Developing Phonemic Awareness

  • May 10, 2011, 5:12 p.m.

Phonemic Awareness is the ability to notice, think about, and work with the smallest units of sound in spoken words. It involves training students to recognize, isolate, and manipulate these units of sound and apply to letter knowledge. There is a developmental continuum for phonemic awareness.

  1. Rhyming and alliteration (recognizing that words have the same beginning sounds)- With word play opportunity, most children are capable of rhyming words orally and identifying words with the same beginning sounds by the age of 4.
  2. Sentence segmenting-Children recognize the words within a sentence. Think about how a robot sounds (words are said one at a time.) This means that the child is beginning to understand the concept of a word.
  3. Syllable segmenting and blending-At this stage, children can break words into parts or syllables and understand that a word can have more than one chunk or syllable. Think of names-Jack (1 syllable), Kel-ly (2 syllables), Ste-phan-ie (3 syllables). Most children can break words into syllables by the age of 5.
  4. Blending, segmenting, and manipulating onsets (beginning consonant sounds) and rimes (medial and ending sounds—word families)—For this stage, children isolate the consonant sound at the beginning of a word. For example, /k/ in cat. If you say /f/ +/at/. What’s my word, a typical 5 year old could say “fat.”
  5. Phoneme blending, segmenting, and manipulating individual sounds in a word. This stage involves hearing all the sounds in a given word. For example the word “flag” has 4 sounds: /f/ /l/ /a/ /g/. The word “chat” has 3 sounds: /ch/ /a/ /t/. By the age of 7, most children can be given 4-6 sounds to blend together and produce a word. They can also be given a word to break into sounds. The most sophisticated stage is when the child can change sounds. For example, what is “nice” without the /n/? “Ice.” What is the word if you change the /t/ in “tea” to a /b/? “Be.”

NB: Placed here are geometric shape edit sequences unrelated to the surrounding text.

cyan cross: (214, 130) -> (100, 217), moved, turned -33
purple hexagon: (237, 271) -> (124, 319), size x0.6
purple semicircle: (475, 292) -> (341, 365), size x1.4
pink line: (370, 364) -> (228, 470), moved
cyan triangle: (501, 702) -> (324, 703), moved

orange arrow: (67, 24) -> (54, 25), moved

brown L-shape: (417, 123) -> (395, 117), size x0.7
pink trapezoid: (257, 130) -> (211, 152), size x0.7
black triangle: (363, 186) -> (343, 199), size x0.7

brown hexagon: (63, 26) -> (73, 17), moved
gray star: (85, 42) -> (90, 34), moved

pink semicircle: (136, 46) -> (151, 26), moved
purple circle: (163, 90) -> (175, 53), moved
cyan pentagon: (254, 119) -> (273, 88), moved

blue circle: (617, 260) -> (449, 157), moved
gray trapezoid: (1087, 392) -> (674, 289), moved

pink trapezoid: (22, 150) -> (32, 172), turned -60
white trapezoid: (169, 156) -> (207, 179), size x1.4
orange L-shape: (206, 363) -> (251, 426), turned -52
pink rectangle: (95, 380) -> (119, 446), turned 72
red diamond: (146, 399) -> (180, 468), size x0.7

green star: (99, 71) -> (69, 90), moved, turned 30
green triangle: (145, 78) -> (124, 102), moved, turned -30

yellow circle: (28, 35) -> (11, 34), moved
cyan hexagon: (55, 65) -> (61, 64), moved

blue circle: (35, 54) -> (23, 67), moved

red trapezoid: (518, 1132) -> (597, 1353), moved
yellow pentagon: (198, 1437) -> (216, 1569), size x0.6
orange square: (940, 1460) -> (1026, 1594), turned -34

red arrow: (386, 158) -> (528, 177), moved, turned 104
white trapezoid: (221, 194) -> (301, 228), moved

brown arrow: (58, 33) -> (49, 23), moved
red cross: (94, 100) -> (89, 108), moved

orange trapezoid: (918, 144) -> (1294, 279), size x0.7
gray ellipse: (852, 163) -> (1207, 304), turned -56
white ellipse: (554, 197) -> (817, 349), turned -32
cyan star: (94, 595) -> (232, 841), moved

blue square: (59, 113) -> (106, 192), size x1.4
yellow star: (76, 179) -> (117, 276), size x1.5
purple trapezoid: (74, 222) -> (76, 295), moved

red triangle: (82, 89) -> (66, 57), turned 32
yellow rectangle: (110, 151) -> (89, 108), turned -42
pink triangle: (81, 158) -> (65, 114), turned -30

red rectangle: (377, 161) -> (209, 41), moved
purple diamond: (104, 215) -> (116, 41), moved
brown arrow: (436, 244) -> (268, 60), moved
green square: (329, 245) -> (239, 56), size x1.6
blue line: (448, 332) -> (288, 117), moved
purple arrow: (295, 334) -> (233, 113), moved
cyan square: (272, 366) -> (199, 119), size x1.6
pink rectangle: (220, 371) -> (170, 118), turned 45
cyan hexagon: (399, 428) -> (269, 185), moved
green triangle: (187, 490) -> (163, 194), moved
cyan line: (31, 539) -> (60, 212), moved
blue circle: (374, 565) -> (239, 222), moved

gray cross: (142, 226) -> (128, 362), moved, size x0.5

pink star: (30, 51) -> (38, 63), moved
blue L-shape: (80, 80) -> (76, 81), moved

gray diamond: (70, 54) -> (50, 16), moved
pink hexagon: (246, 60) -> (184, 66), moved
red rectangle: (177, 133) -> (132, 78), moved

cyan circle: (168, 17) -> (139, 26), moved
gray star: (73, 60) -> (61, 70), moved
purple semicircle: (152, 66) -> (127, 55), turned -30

Student should be able to orally demonstrate mastery of #1-4 by the end of kindergarten.

Most first graders can successfully blend, segment, and manipulate phonemes by mid-year of first grade.

The phonemic awareness component is not explicitly addressed in the curriculum after first grade. However, spelling requires using phonemic awareness and knowledge of letter sounds and symbols. Therefore, some students may require additional practice in phoneme isolation.